| WHAT THIS TASK INVOLVES |
Copy the lines below word for word, skipping any image.

| Collection entries |
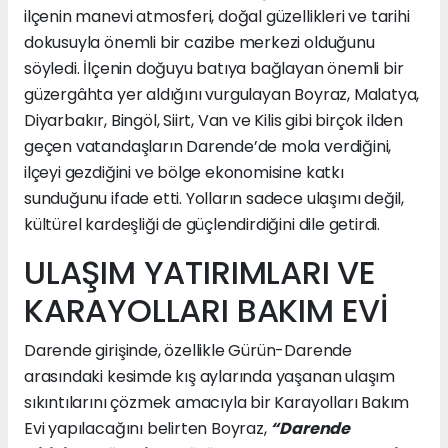
ilçenin manevi atmosferi, doğal güzellikleri ve tarihi
dokusuyla önemli bir cazibe merkezi olduğunu
söyledi. İlçenin doğuyu batıya bağlayan önemli bir
güzergâhta yer aldığını vurgulayan Boyraz, Malatya,
Diyarbakır, Bingöl, Siirt, Van ve Kilis gibi birçok ilden
geçen vatandaşların Darende’de mola verdiğini,
ilçeyi gezdiğini ve bölge ekonomisine katkı
sunduğunu ifade etti. Yolların sadece ulaşımı değil,
kültürel kardeşliği de güçlendirdiğini dile getirdi.
ULAŞIM YATIRIMLARI VE
KARAYOLLARI BAKIM EVİ
Darende girişinde, özellikle Gürün-Darende
arasındaki kesimde kış aylarında yaşanan ulaşım
sıkıntılarını çözmek amacıyla bir Karayolları Bakım
Evi yapılacağını belirten Boyraz,
“Darende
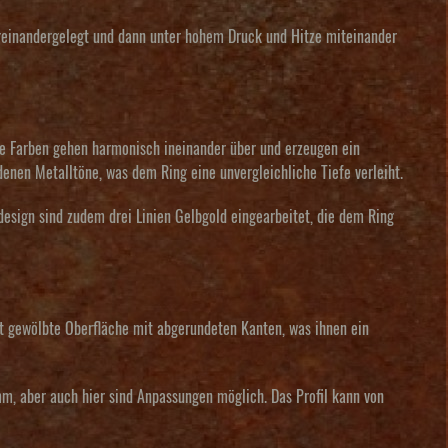
reinandergelegt und dann unter hohem Druck und Hitze miteinander
se Farben gehen harmonisch ineinander über und erzeugen ein
edenen Metalltöne, was dem Ring eine unvergleichliche Tiefe verleiht.
ddesign sind zudem drei Linien Gelbgold eingearbeitet, die dem Ring
ht gewölbte Oberfläche mit abgerundeten Kanten, was ihnen ein
m, aber auch hier sind Anpassungen möglich. Das Profil kann von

| ANSWER |
ilçenin manevi atmosferi, doğal güzellikleri ve tarihi
dokusuyla önemli bir cazibe merkezi olduğunu
söyledi. İlçenin doğuyu batıya bağlayan önemli bir
güzergâhta yer aldığını vurgulayan Boyraz, Malatya,
Diyarbakır, Bingöl, Siirt, Van ve Kilis gibi birçok ilden
geçen vatandaşların Darende’de mola verdiğini,
ilçeyi gezdiğini ve bölge ekonomisine katkı
sunduğunu ifade etti. Yolların sadece ulaşımı değil,
kültürel kardeşliği de güçlendirdiğini dile getirdi.
ULAŞIM YATIRIMLARI VE
KARAYOLLARI BAKIM EVİ
Darende girişinde, özellikle Gürün-Darende
arasındaki kesimde kış aylarında yaşanan ulaşım
sıkıntılarını çözmek amacıyla bir Karayolları Bakım
Evi yapılacağını belirten Boyraz,
“Darende
reinandergelegt und dann unter hohem Druck und Hitze miteinander
se Farben gehen harmonisch ineinander über und erzeugen ein
edenen Metalltöne, was dem Ring eine unvergleichliche Tiefe verleiht.
ddesign sind zudem drei Linien Gelbgold eingearbeitet, die dem Ring
ht gewölbte Oberfläche mit abgerundeten Kanten, was ihnen ein
m, aber auch hier sind Anpassungen möglich. Das Profil kann von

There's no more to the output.